For the avoidance of doubt, where negotiable debt obligations are rated by only one of the above relevant rating agencies, the rating applied will be based on the rating of that agency. Notwithstanding the foregoing, the Eligible Collateral referenced above may only be posted if S&P has assigned a rating to such Eligible Collateral.

Where the ratings of the relevant agencies differ with respect to the same negotiable debt obligation, the lower of the ratings shall apply.

 



 

In addition, upon a Ratings Event, Party A shall agree the Valuation Percentage in relation to (C) through (H) above with the relevant rating agency, which shall be S&P, Moody's and Fitch (to the extent such ratings agency has provided a rating for the underlying Certificates); provided, however, that if Party A is required to post collateral in accordance with the terms of this Agreement it shall post only (A) and (B) above until such time as the Valuation Percentages are agreed.
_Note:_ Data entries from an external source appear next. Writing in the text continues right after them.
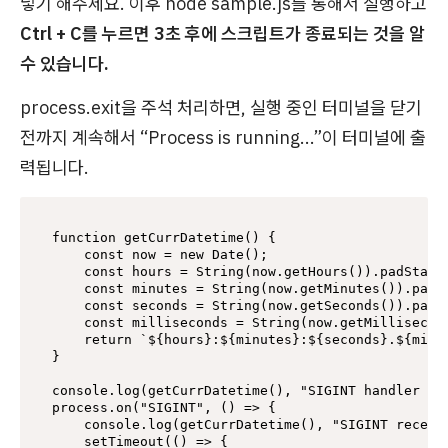
넣기 해주세요. 이후 node sample.js를 통해서 실행하고
Ctrl + C를 누르면 3초 후에 스크립트가 종료되는 것을 알
수 있습니다.
process.exit을 주석 처리하면, 실행 중인 터미널을 닫기
전까지 계속해서 “Process is running...”이 터미널에 출
력됩니다.
function getCurrDatetime() {

    const now = new Date();

    const hours = String(now.getHours()).padSt
    const minutes = String(now.getMinutes()).p
    const seconds = String(now.getSeconds()).p
    const milliseconds = String(now.getMillise
    return `${hours}:${minutes}:${seconds}.${milli
}

console.log(getCurrDatetime(), "SIGINT handler reg
process.on("SIGINT", () => {

    console.log(getCurrDatetime(), "SIGINT receive
    setTimeout(() => {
Other Eligible Support. Such Other Eligible Support as the Pledgor may designate; provided, at the expense of the Pledgor, the prior written consent of the relevant rating agency, which shall be S&P, Moody's and Fitch (to the extent such ratings agency has provided a rating for the underlying Certificates)), shall have been obtained. For the avoidance of doubt there are no items which qualify as Other Eligible Support as of the date of this Annex.

Thresholds.

"Independent Amount" means zero.

"Threshold" means for Party A:

infinity, unless (i) a Ratings Event occurs and is continuing and (ii) Party A has not otherwise complied with Part 1(h) of this Agreement, then its Threshold shall be zero, or

in the event that Party A has otherwise complied with Part 1(h)of this Agreement, its Threshold shall continue to be infinity.

"Threshold" means, for Party B: infinity

"Minimum Transfer Amount" means USD 100,000, provided, however, with respect to the Secured Party at any time when the Secured Party is a Defaulting Party, "Minimum Transfer Amount" means zero.

Rounding: The Delivery Amount and the Return Amount will not be rounded.

 

Valuation and Timing.

"Valuation Agent" means Party A. The valuation agent's calculations shall be made in accordance with market practices using commonly accepted third party sources such as Bloomberg or Reuters.

"Valuation Date" means each Local Business Day which, if treated as a Valuation Date, would result in a Delivery Amount or Return Amount.

"Valuation Time" means the close of business in the city of the Valuation Agent on the Local Business Day before the Valuation Date or date of calculation, as applicable, provided that the calculations of Value and Exposure will be made as of approximately the same time on the same date.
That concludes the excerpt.